== RECORD EXCERPTS ==
=== Section Start ===

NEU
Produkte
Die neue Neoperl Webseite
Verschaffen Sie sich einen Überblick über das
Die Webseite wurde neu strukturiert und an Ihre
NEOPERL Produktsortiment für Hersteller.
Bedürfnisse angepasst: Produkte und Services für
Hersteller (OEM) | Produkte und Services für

=== Section End ===
=== Section Start ===

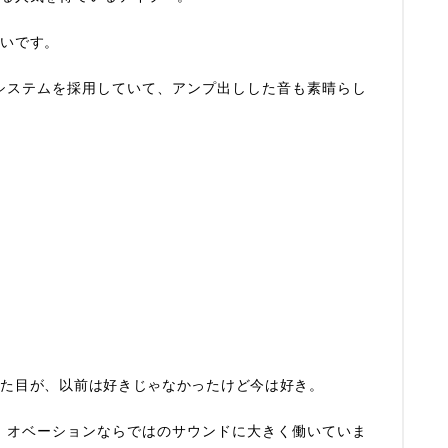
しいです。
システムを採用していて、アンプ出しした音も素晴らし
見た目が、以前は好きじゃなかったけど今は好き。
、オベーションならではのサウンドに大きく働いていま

=== Section End ===
=== Section Start ===

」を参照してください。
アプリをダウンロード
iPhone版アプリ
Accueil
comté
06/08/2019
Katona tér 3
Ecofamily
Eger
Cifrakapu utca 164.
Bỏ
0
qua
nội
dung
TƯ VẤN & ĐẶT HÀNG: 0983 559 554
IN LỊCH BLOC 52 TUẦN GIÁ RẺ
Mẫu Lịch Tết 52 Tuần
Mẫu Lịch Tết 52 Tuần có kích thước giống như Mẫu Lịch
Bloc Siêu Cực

=== Section End ===

== THE TASK ==
Report the number of lines above that hold "Services", and leave out everything else.

== ANSWER BOX ==
2